What opportunities might open up to us in a time of more togetherness and less busyness? Let’s enjoy the privilege of staying home and use our time well. Why not read aloud to your family a book your child will never read in school, a book that can function as contrast to the worldliness by which your children are surrounded outside your home, a book providing a rare insight into an uncommon theme for children, the love of law.

If your child has seen the Disney movie, The Jungle Book (1967), he or she is at a great disadvantage. Kipling’s great work of children’s literature is perverted by Disney. The Disney version is bad ideas made cute. Kipling’s Baloo, for example, is the teacher of the law because he loves Mowgli and all wolf cubs. By him we learn to love the law and appreciate its wisdom. We see clearly the necessity of law, not as a means of salvation, but as a source for peace and harmony in a fallen world, “the jungle.”  The law is a key to wise, respectful, and long life. Disney’s Baloo is an indulgent teacher who advises Mowgli to take it easy, not work too hard, to feel entitled because without effort “the bare necessities of life will come to you.”

Baloo is probably the main reason your child will not be read The Jungle Books in public school. In the controversial opening to “Kaa’s Hunting,” Mowgli is cuffed by Baloo. This cuffing turns out to save Mowgli’s life.

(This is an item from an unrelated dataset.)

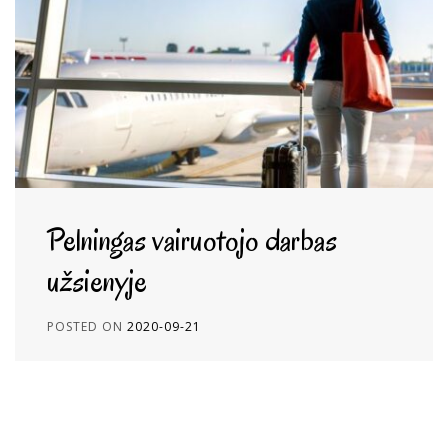
Pelningas vairuotojo darbas
užsienyje
POSTED ON
2020-09-21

But, of course, at first Mowgli is offended by it. He rejects relationship with Baloo for a time and turns to the companionship of the Bandar Log, the monkey people who have no law. This is Kipling’s explanation of Proverbs 1:8-19. The lawless are nice; they flatter, and Mowgli almost dies because of falling in with them. Even Bagheera questions Baloo’s degree of severity.  Kipling is thus seen by the politically correct to justify child abuse. If he is doing so, he does it exactly as it is done in Proverbs 13:24.

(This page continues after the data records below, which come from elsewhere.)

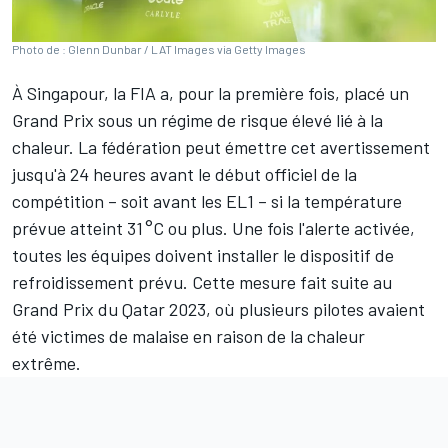
Photo de : Glenn Dunbar / LAT Images via Getty Images
À Singapour, la FIA a, pour la première fois, placé un
Grand Prix sous un régime de risque élevé lié à la
chaleur. La fédération peut émettre cet avertissement
jusqu'à 24 heures avant le début officiel de la
compétition – soit avant les EL1 – si la température
prévue atteint 31 °C ou plus. Une fois l'alerte activée,
toutes les équipes doivent installer le dispositif de
refroidissement prévu. Cette mesure fait suite au
Grand Prix du Qatar 2023, où plusieurs pilotes avaient
été victimes de malaise en raison de la chaleur
extrême.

Another reason your child will not be read The Jungle Books by the politically correct is because Kipling is seen by them as a “colonialist.” Although Kipling prefers India to England, he is patriotic. Kipling is a British Victorian who never really comes out with a clear condemnation of colonialism; he is therefore unforgivable to the contemporary politically correct. It may be that Kipling is misunderstood or that he has a cultural bind spot like the rest of us, but he certainly writes with a deep appreciation of cultural diversity. Mowgli must learn to communicate with all the peoples of the jungle in their own language. Kipling’s most autobiographical character is Kim (in a novel by the same name), and he is heroic precisely because of his multicultural facility. Kipling sees some wisdom in all cultures, but he sees God’s morality as a standard for all cultures. He is dismissed then by many critics as an ethnocentric bigot.

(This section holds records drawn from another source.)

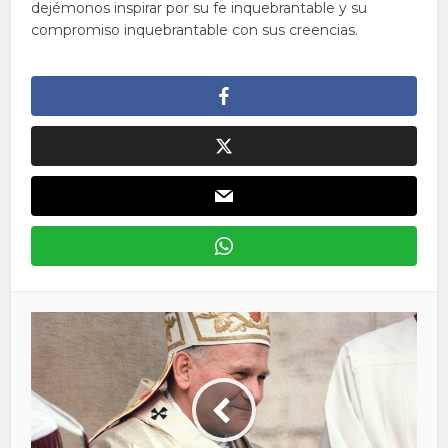
dejémonos inspirar por su fe inquebrantable y su
compromiso inquebrantable con sus creencias.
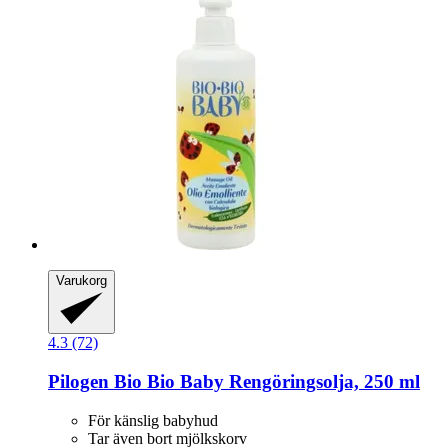
Varukorg
4.3 (72)
Pilogen
Bio Bio Baby Rengöringsolja, 250 ml
För känslig babyhud
Tar även bort mjölkskorv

By reading aloud as a family, you will be fighting the lie that children learn and socialize best in large homogeneous groupings rather than small, intimate heterogeneous ones; that is, in families. If a children’s book is not interesting to adults, it’s not a great children’s book. And even the toddler playing with blocks on the floor in your midst is given a great feast of language, in his or her greatest time of linguistic need. And this toddler will not just learn the sound of great prose, but also to appreciate great poetry. Read aloud well or use an audiobook [My favorite is the Borders edition narrated by Patrick Tull], and follow  along in an open print book; for children need to learn today, more than ever, that the authoritative source of truth is in the written word. God has chosen the Holy Scriptures, not YouTube clips, to communicate authoritatively with us. All media are not equal in His eyes. 

Please don’t forget at least some of the other, non-Mowgli, stories, and talk about them. Read, for example, “The White Seal” and ask, “How is Kotick like Jesus?” After reading “Rikki-Tikki-Tavi,” one might ask, “Why is the mongoose heroic?”

No places to go, less distractions, fewer demands, and bored children are all wonderful circumstances. Embrace and capitalize your moments of God-gifted opportunity!